Input for this task:
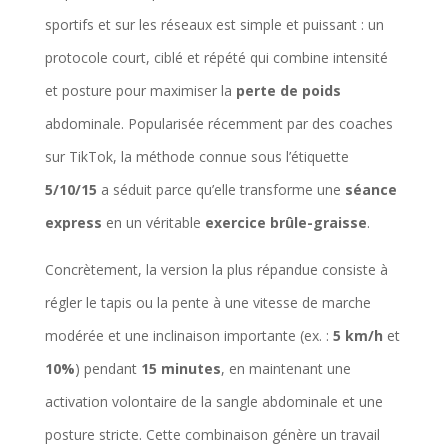
sportifs et sur les réseaux est simple et puissant : un
protocole court, ciblé et répété qui combine intensité
et posture pour maximiser la
perte de poids
abdominale. Popularisée récemment par des coaches
sur TikTok, la méthode connue sous l’étiquette
5/10/15
a séduit parce qu’elle transforme une
séance
express
en un véritable
exercice brûle-graisse
.
Concrètement, la version la plus répandue consiste à
régler le tapis ou la pente à une vitesse de marche
modérée et une inclinaison importante (ex. :
5 km/h
et
10%
) pendant
15 minutes
, en maintenant une
activation volontaire de la sangle abdominale et une
posture stricte. Cette combinaison génère un travail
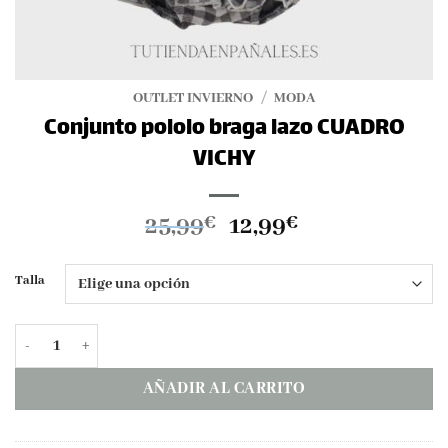
OUTLET INVIERNO
/
MODA
Conjunto pololo braga lazo CUADRO
VICHY
El
El
25,99
12,99
€
€
precio
precio
original
actual
Talla
era:
es:
25,99€.
12,99€.
Conjunto pololo braga lazo CUADRO VICHY cantidad
AÑADIR AL CARRITO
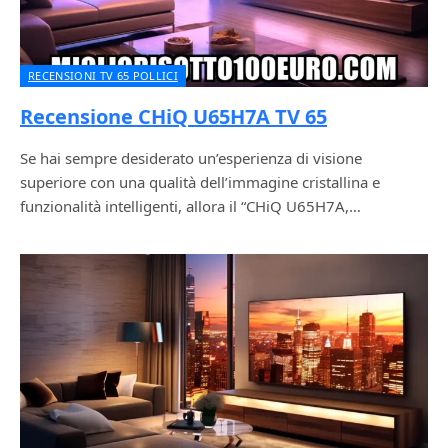
RECENSIONI TV 65 POLLICI
Recensione CHiQ U65H7A TV 65
Se hai sempre desiderato un’esperienza di visione
superiore con una qualità dell’immagine cristallina e
funzionalità intelligenti, allora il “CHiQ U65H7A,…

What is needed: Repeat the lines exactly, starting with the line that contains "posture stricte. Cette" and ending with the last line of the entries. Keep both of those lines but no pictures.

Output of the task:
posture stricte. Cette combinaison génère un travail
OUTLET INVIERNO
/
MODA
Conjunto pololo braga lazo CUADRO
VICHY
El
El
25,99
12,99
€
€
precio
precio
original
actual
Talla
era:
es:
25,99€.
12,99€.
Conjunto pololo braga lazo CUADRO VICHY cantidad
AÑADIR AL CARRITO
RECENSIONI TV 65 POLLICI
Recensione CHiQ U65H7A TV 65
Se hai sempre desiderato un’esperienza di visione
superiore con una qualità dell’immagine cristallina e
funzionalità intelligenti, allora il “CHiQ U65H7A,…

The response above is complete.